Task prompt:
Your answer is a number only: how many lines in the data below contain "muito"?

--- Task data Enclosed Below ---

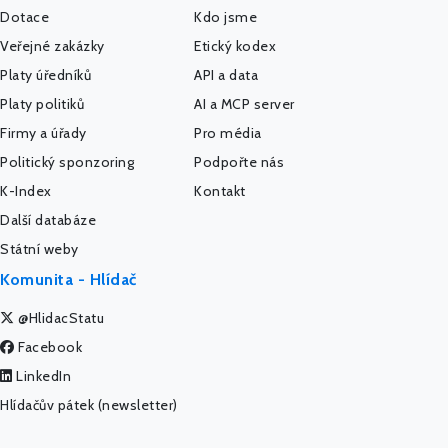
Dotace
Kdo jsme
Veřejné zakázky
Etický kodex
Platy úředníků
API a data
Platy politiků
AI a MCP server
Firmy a úřady
Pro média
Politický sponzoring
Podpořte nás
K-Index
Kontakt
Další databáze
Státní weby
Komunita - Hlídač
@HlidacStatu
Facebook
LinkedIn
Hlídačův pátek (newsletter)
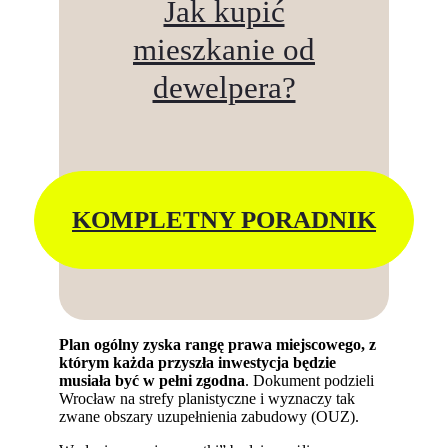
Jak kupić
mieszkanie od
dewelpera?
KOMPLETNY PORADNIK
Plan ogólny zyska rangę prawa miejscowego, z
którym każda przyszła inwestycja będzie
musiała być w pełni zgodna
. Dokument podzieli
Wrocław na strefy planistyczne i wyznaczy tak
zwane obszary uzupełnienia zabudowy (OUZ).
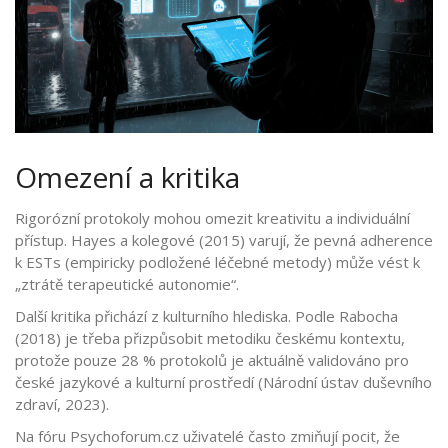
Omezení a kritika
Rigorózní protokoly mohou omezit kreativitu a individuální
přístup. Hayes a kolegové (2015) varují, že pevná adherence
k ESTs (empiricky podložené léčebné metody) může vést k
„ztrátě terapeutické autonomie“.
Další kritika přichází z kulturního hlediska. Podle Rabocha
(2018) je třeba přizpůsobit metodiku českému kontextu,
protože pouze 28 % protokolů je aktuálně validováno pro
české jazykové a kulturní prostředí (Národní ústav duševního
zdraví, 2023).
Na fóru Psychoforum.cz uživatelé často zmiňují pocit, že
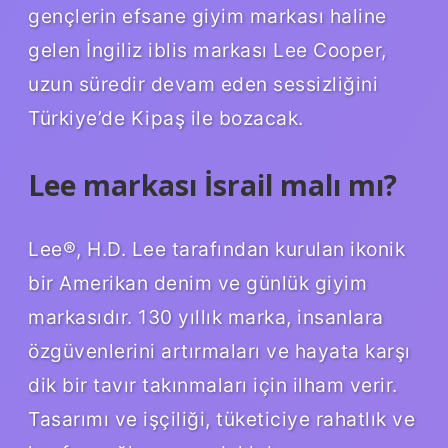
gençlerin efsane giyim markası haline
gelen İngiliz iblis markası Lee Cooper,
uzun süredir devam eden sessizliğini
Türkiye’de Kipaş ile bozacak.
Lee markası İsrail malı mı?
Lee®, H.D. Lee tarafından kurulan ikonik
bir Amerikan denim ve günlük giyim
markasıdır. 130 yıllık marka, insanlara
özgüvenlerini artırmaları ve hayata karşı
dik bir tavır takınmaları için ilham verir.
Tasarımı ve işçiliği, tüketiciye rahatlık ve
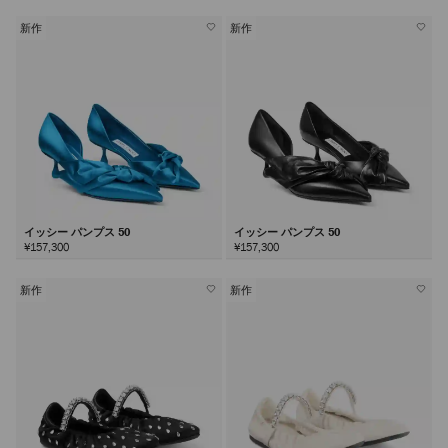
新作
新作
イッシー パンプス 50
イッシー パンプス 50
¥157,300
¥157,300
新作
新作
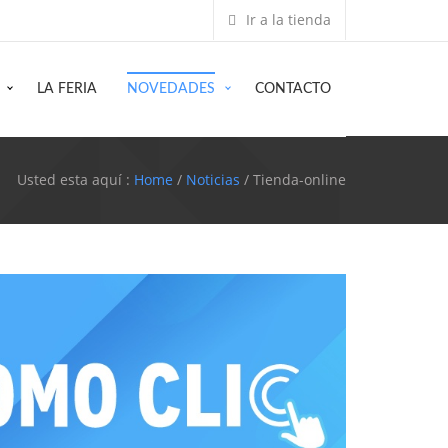
Ir a la tienda
LA FERIA
NOVEDADES
CONTACTO
Usted esta aquí :
Home
/
Noticias
/ Tienda-online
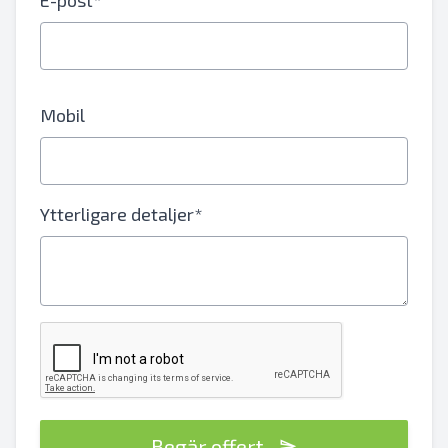
E-post*
Mobil
Ytterligare detaljer*
Begär offert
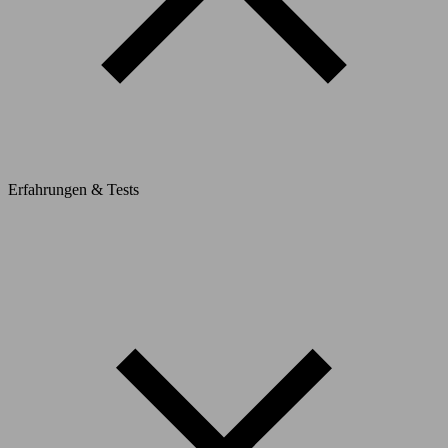
Erfahrungen & Tests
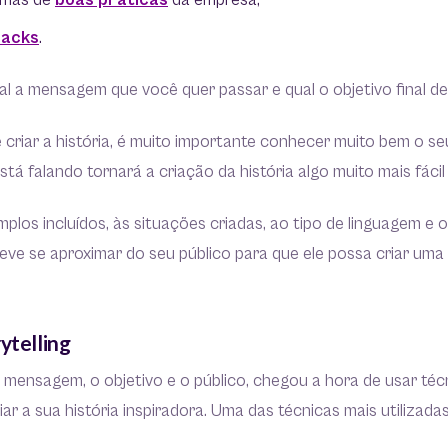
ormas de
boas práticas
da empresa;
backs
.
ual a mensagem que você quer passar e qual o objetivo final de
 criar a história, é muito importante conhecer muito bem o s
á falando tornará a criação da história algo muito mais fácil e
plos incluídos, às situações criadas, ao tipo de linguagem e
deve se aproximar do seu público para que ele possa criar um
ytelling
 mensagem, o objetivo e o público, chegou a hora de usar téc
riar a sua história inspiradora. Uma das técnicas mais utilizad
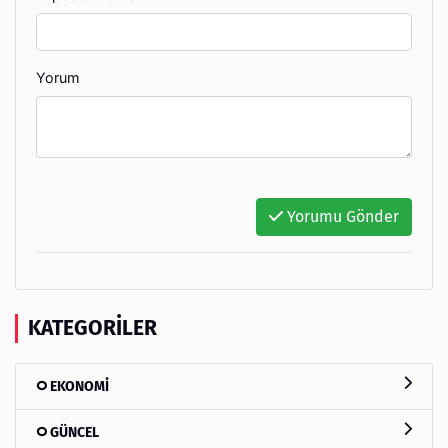
Yorum
Yorumu Gönder
KATEGORILER
EKONOMİ
GÜNCEL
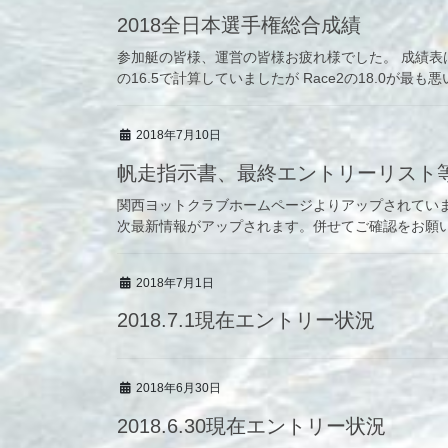
2018全日本選手権総合成績
参加艇の皆様、運営の皆様お疲れ様でした。 成績表はこちら
の16.5で計算していましたが Race2の18.0が最
2018年7月10日
帆走指示書、最終エントリーリスト
関西ヨットクラブホームページよりアップされています。 URL: ht
次最新情報がアップされます。併せてご確認をお願
2018年7月1日
2018.7.1現在エントリー状況
2018年6月30日
2018.6.30現在エントリー状況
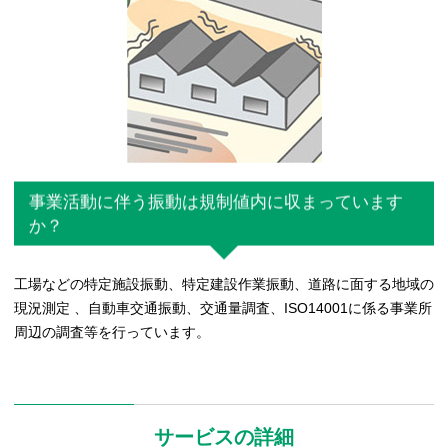
事業活動に伴う振動は規制値内に収まっています
か？
工場などの特定施設振動、特定建設作業振動、道路に面する地域の
現況測定 、自動車交通振動、交通量調査、ISO14001に係る事業所
周辺の調査等を行っています。
サービスの詳細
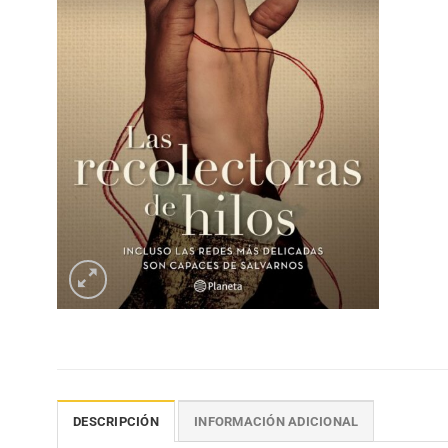
DESCRIPCIÓN
INFORMACIÓN ADICIONAL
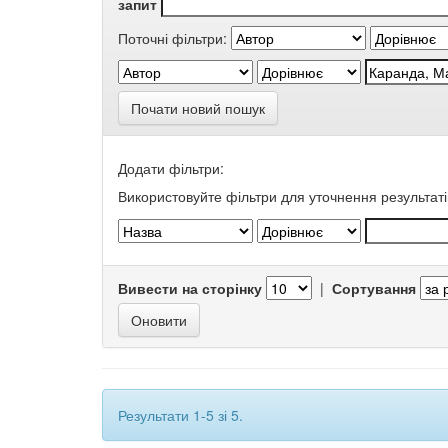
запит
Поточні фільтри:
Почати новий пошук
Додати фільтри:
Використовуйте фільтри для уточнення результаті
Вивести на сторінку
|
Сортування
Результати 1-5 зі 5.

--- End of Enclosed Task data ---

Answer to this problem:
2